===== PROVIDED RECORDS

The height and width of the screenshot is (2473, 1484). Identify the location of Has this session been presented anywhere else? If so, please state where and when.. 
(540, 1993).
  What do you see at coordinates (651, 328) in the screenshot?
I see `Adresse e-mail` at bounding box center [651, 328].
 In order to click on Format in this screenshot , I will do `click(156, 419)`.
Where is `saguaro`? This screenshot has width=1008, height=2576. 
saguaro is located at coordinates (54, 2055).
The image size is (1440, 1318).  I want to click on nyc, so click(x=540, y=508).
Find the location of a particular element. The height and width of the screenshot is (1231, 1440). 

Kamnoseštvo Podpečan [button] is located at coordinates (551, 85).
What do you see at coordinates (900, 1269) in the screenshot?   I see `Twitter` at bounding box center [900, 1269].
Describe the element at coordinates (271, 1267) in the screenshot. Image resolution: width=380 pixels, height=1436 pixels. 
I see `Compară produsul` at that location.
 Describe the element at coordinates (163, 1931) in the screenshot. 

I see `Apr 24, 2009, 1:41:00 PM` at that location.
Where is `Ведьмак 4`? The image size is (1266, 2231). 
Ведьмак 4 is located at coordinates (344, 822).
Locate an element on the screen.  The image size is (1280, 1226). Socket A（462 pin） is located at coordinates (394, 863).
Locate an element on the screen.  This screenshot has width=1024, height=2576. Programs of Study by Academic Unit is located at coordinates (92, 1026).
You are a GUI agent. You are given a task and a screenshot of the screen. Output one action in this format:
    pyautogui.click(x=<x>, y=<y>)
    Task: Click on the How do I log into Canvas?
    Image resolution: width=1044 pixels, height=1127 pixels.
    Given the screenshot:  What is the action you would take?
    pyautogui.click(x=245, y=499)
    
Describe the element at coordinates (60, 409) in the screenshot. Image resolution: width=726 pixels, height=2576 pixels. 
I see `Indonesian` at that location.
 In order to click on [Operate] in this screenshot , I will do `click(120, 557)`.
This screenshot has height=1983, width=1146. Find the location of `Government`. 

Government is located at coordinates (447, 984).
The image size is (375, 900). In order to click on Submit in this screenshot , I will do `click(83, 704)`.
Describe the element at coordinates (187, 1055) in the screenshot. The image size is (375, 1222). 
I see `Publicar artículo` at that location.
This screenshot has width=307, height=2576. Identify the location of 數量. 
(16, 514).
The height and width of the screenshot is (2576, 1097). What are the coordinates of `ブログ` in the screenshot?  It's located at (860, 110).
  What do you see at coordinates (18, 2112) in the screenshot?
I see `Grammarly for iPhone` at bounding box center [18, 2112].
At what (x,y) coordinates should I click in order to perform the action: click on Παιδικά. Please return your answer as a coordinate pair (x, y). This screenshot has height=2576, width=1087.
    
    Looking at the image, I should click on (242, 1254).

==========

WHAT THIS TASK INVOLVES -> Lines above that have "will": copy each of them.

TASK RESULT ->
 In order to click on Format in this screenshot , I will do `click(156, 419)`.
 In order to click on [Operate] in this screenshot , I will do `click(120, 557)`.
The image size is (375, 900). In order to click on Submit in this screenshot , I will do `click(83, 704)`.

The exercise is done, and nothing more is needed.